Having crammed in so much to the first half of the Bahrain trip everyone, including the tourist board reps, is at a bit of a loss about what to do with the second. There's definitely enough here to justify a three or four day break, but we were so keen to get a little taste of everything in the first day that now we're heading back to the national museum for a second time.
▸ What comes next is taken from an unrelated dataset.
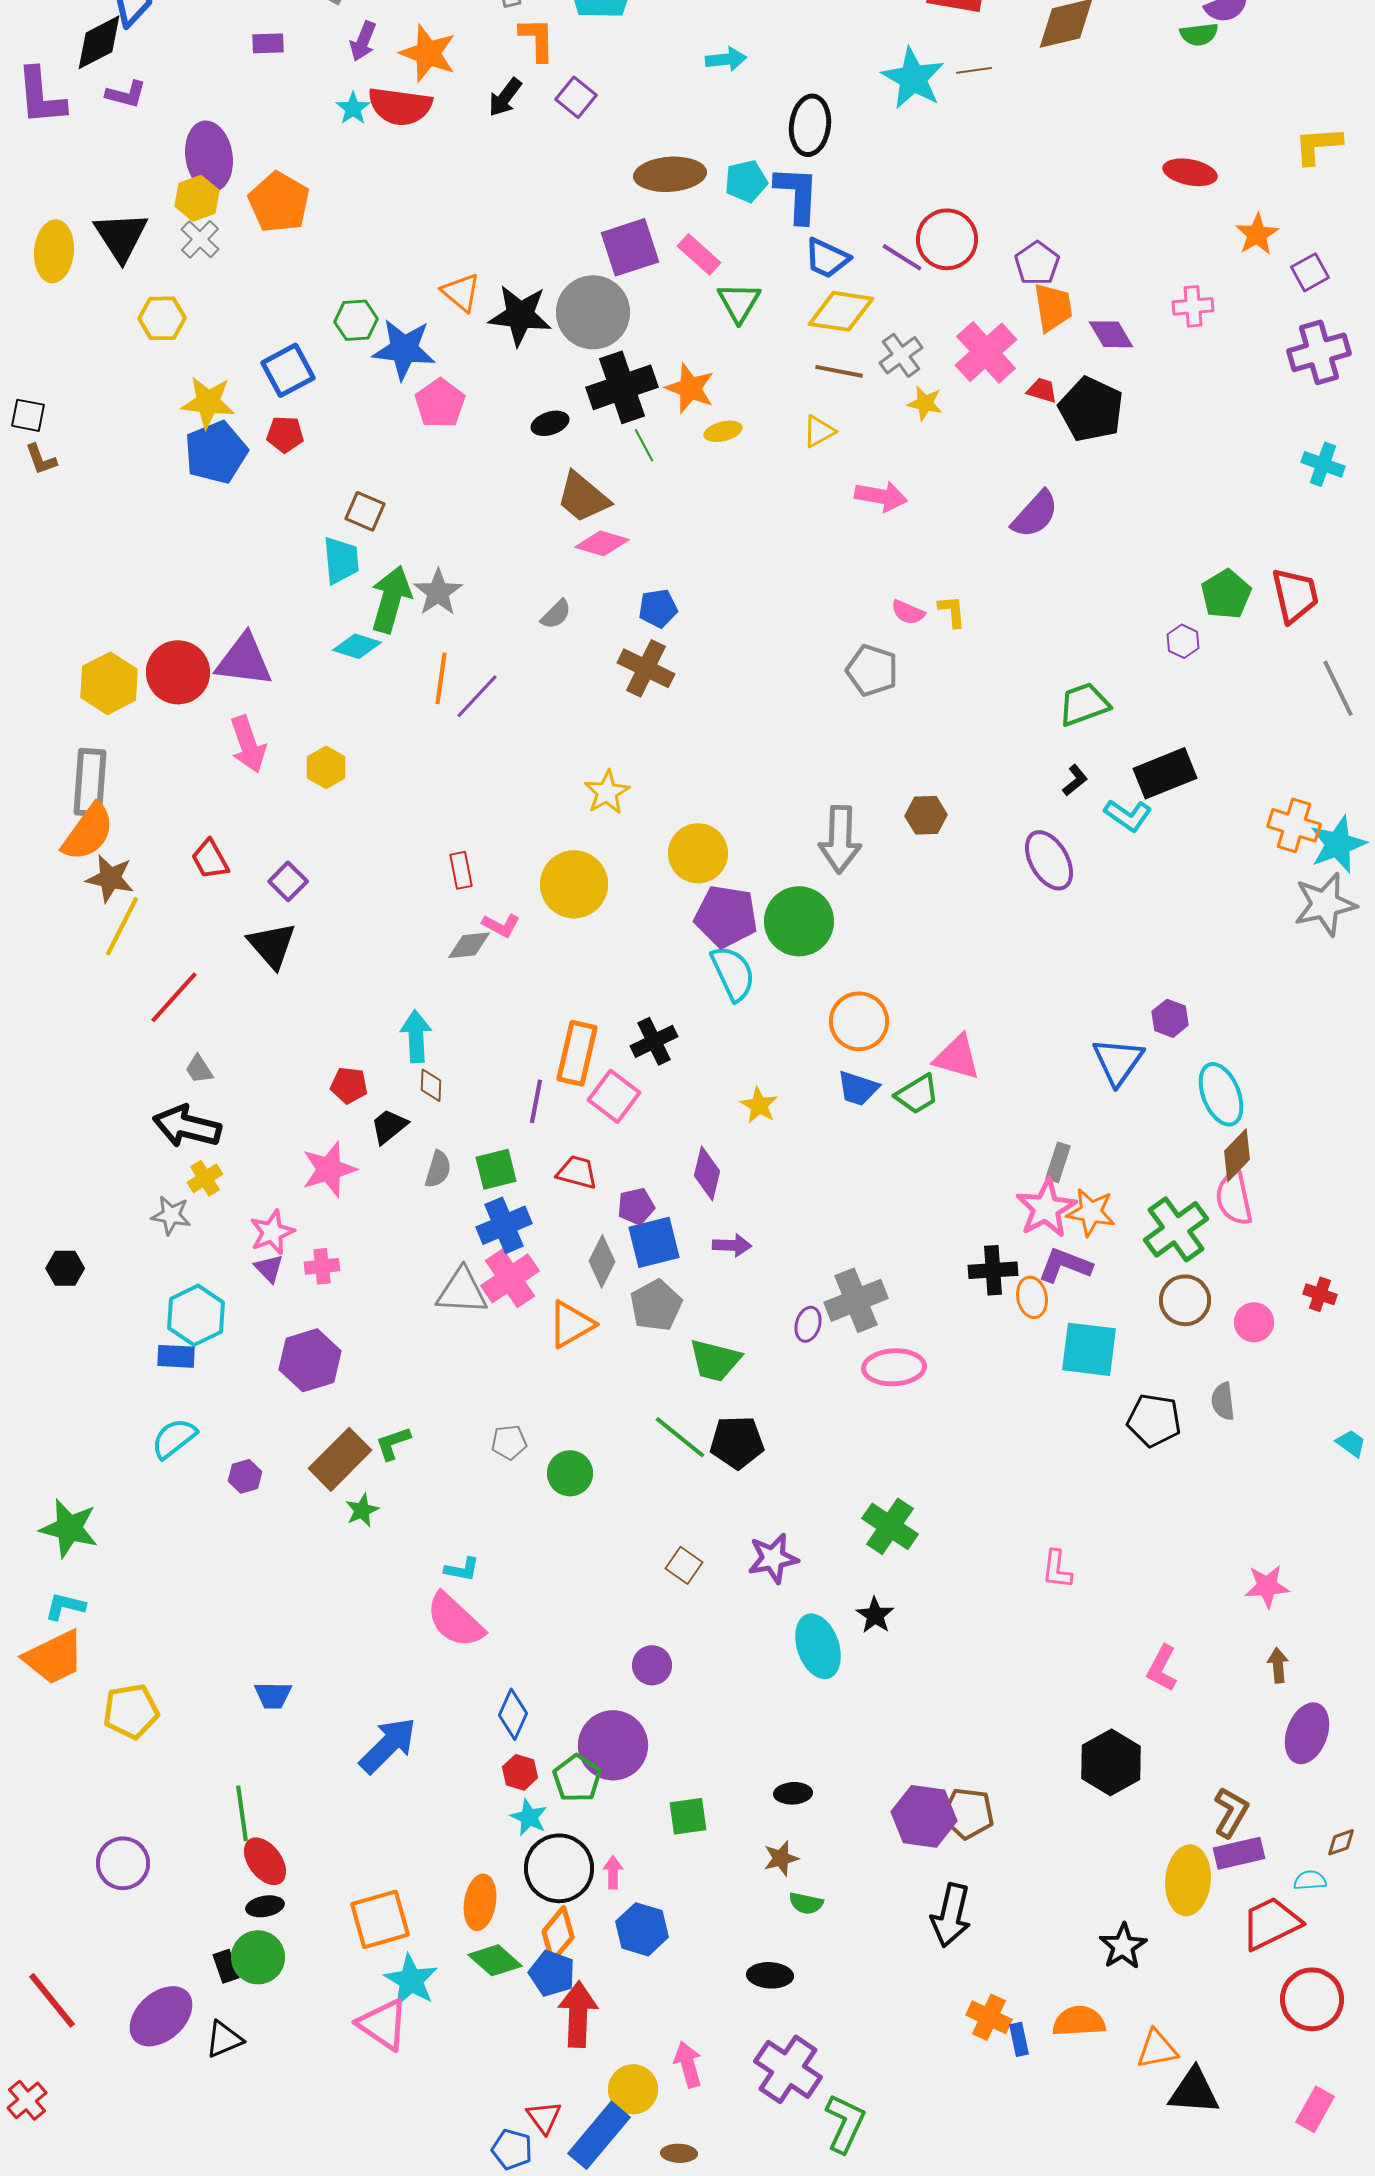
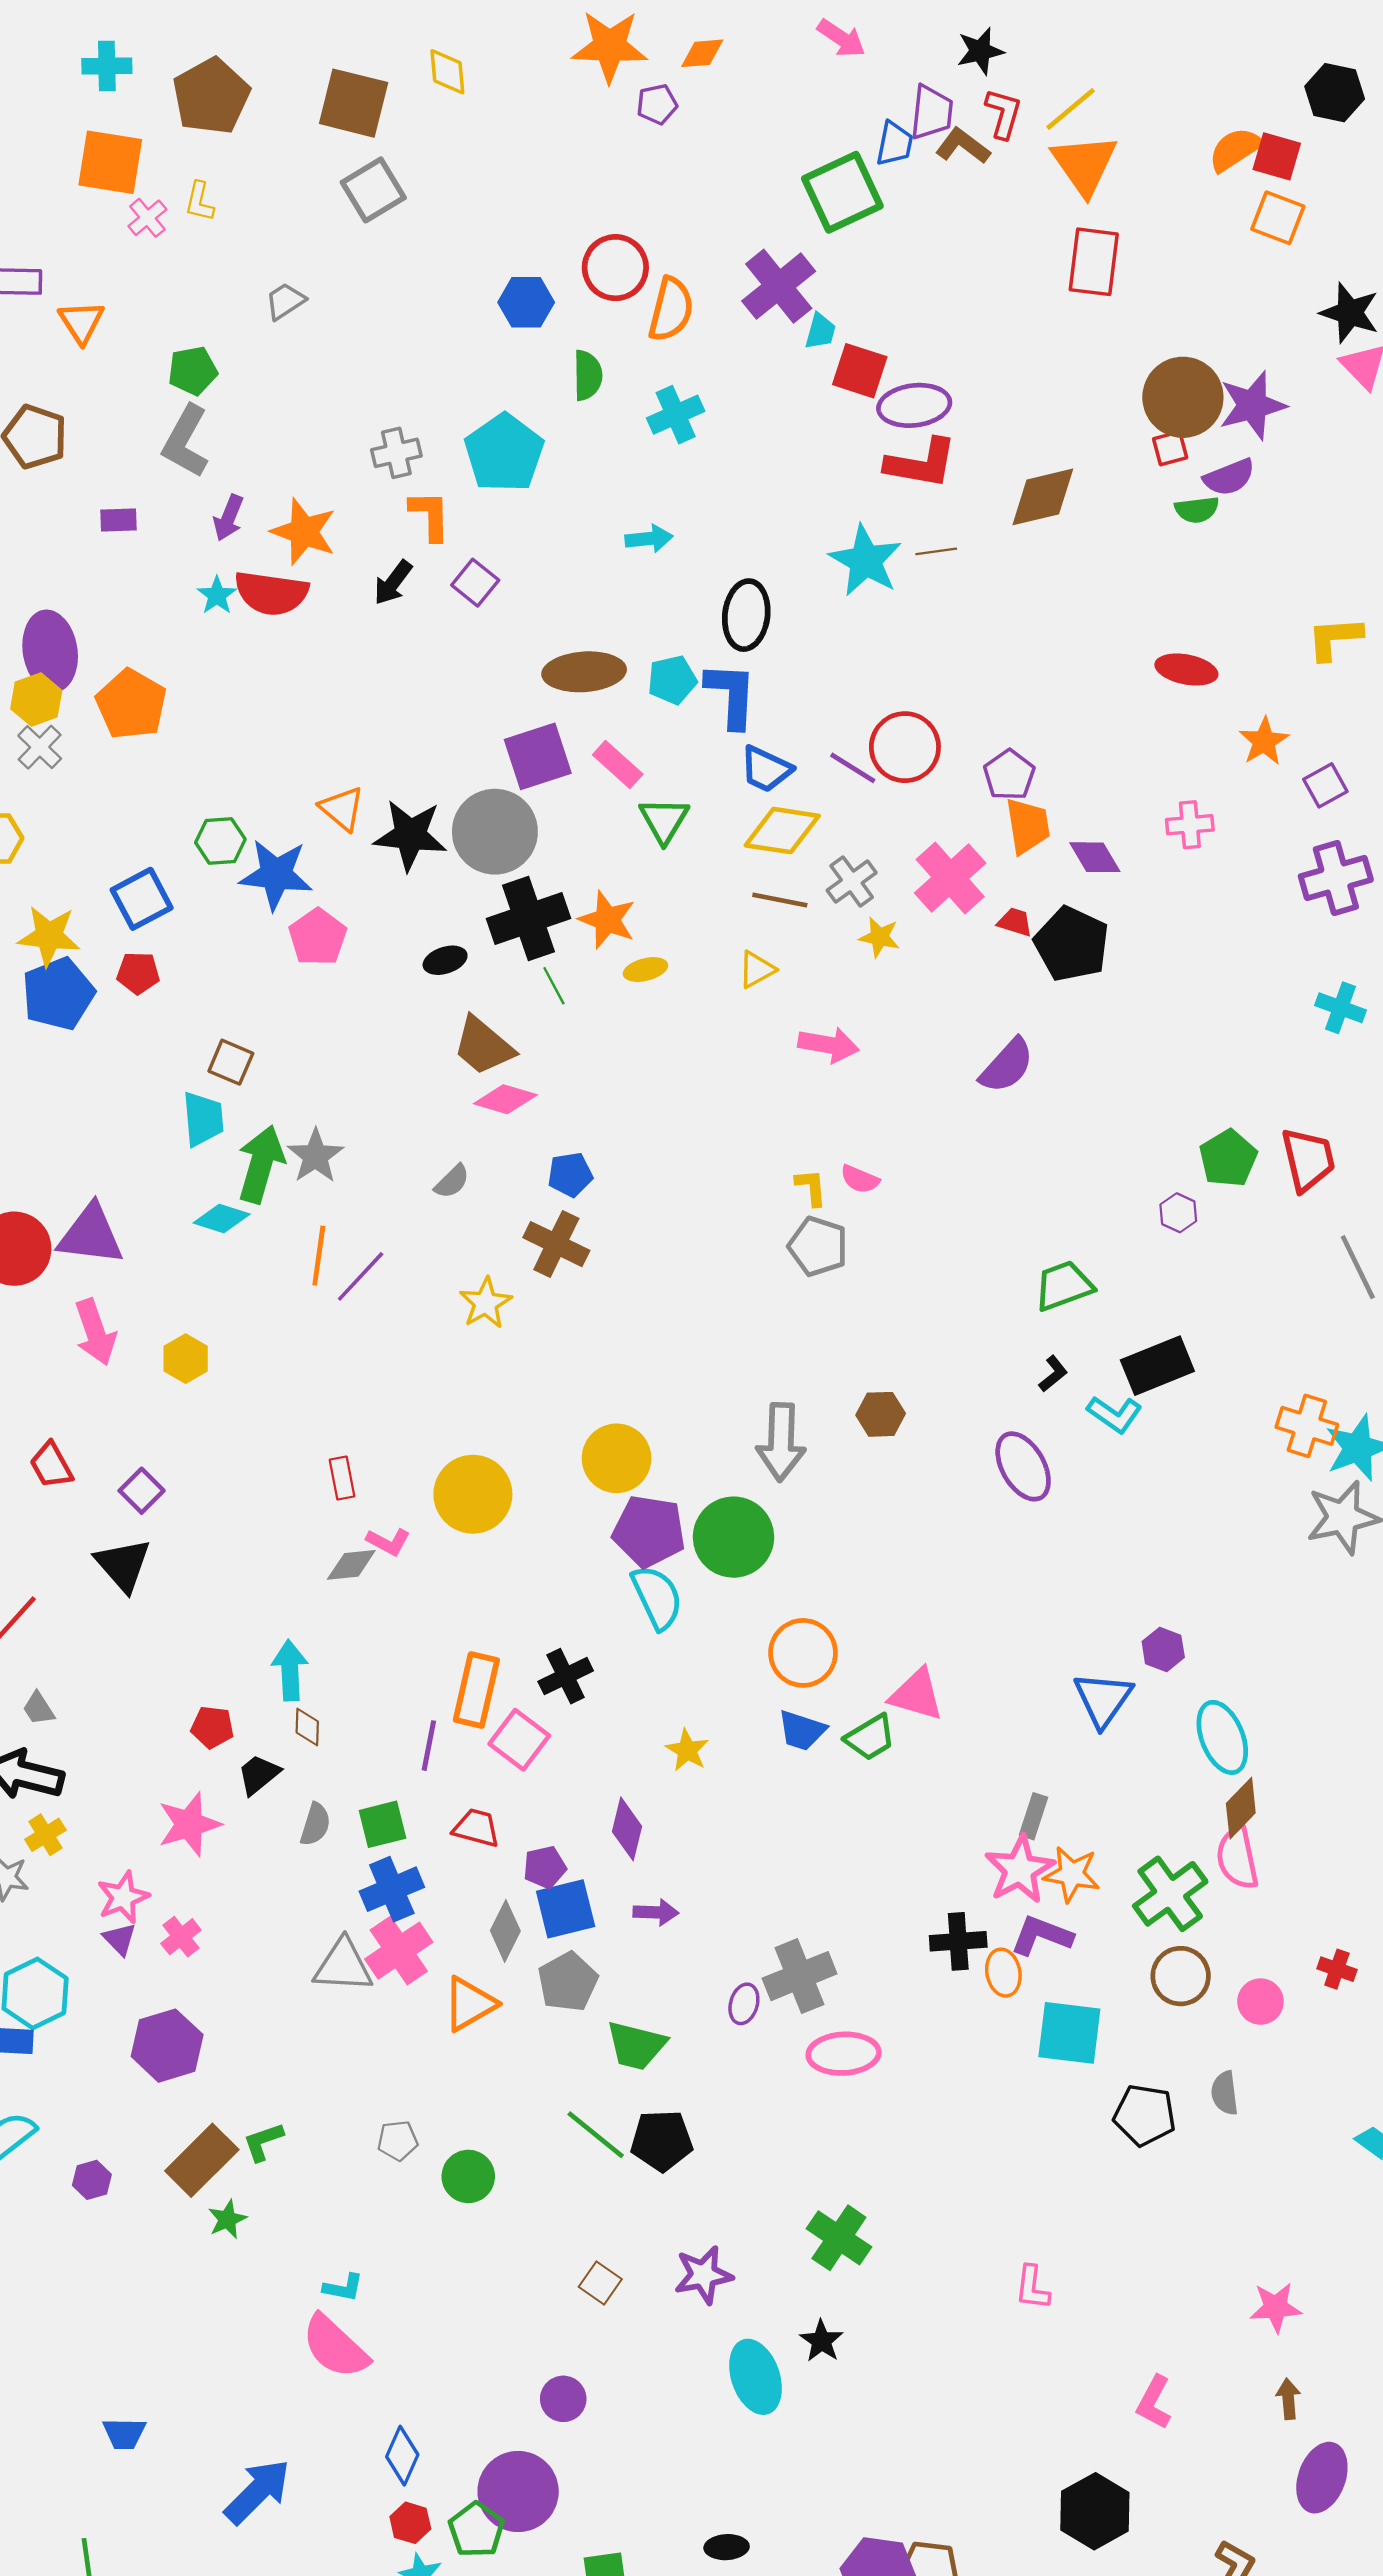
yellow L-shape: (952, 611) -> (811, 1187), moved
yellow star: (607, 792) -> (486, 1303), moved
pink cross: (322, 1266) -> (181, 1937), turned -32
It's woeful for pictures, but at least great for information, making any real writing I have to complete all the easier. More impressive is the site of the burial mounds en route. Today there are only about 50,000 still standing, all of which have been excavated or raided. Yet in the bygone days of yore, there could have been as many as 10 times that amount. Alas, in the searing midday sun, taking definitive pictures is pretty tricky. In fact, taking pictures of pretty much anything is a difficult business with barely any shadow to be found. Still, as we've got bugger all else to do, I at least have the chance to go have a look around there and a pottery thing. When a tourist board thinks a pottery thing is worth taking a travel writer to, you know that points of interest are, well, a little thin.
Unexpectedly, lunch is the biggest – and quite possibly best – sushi selection I've ever had. Then there's a bit more time to take pictures before heading to the airport, with all of us still scratching our heads about how to kill the time.
And in the end, there really wasn't much else to do. 
Still, I'd recommend Bahrain, I really would. In the future, I think anyone with a brain won't choose to holiday in one particular Gulf country or another, but rather tour them all. Considering the hideousness of some of its neighbours, it'd be foolish to skip the Kingdom.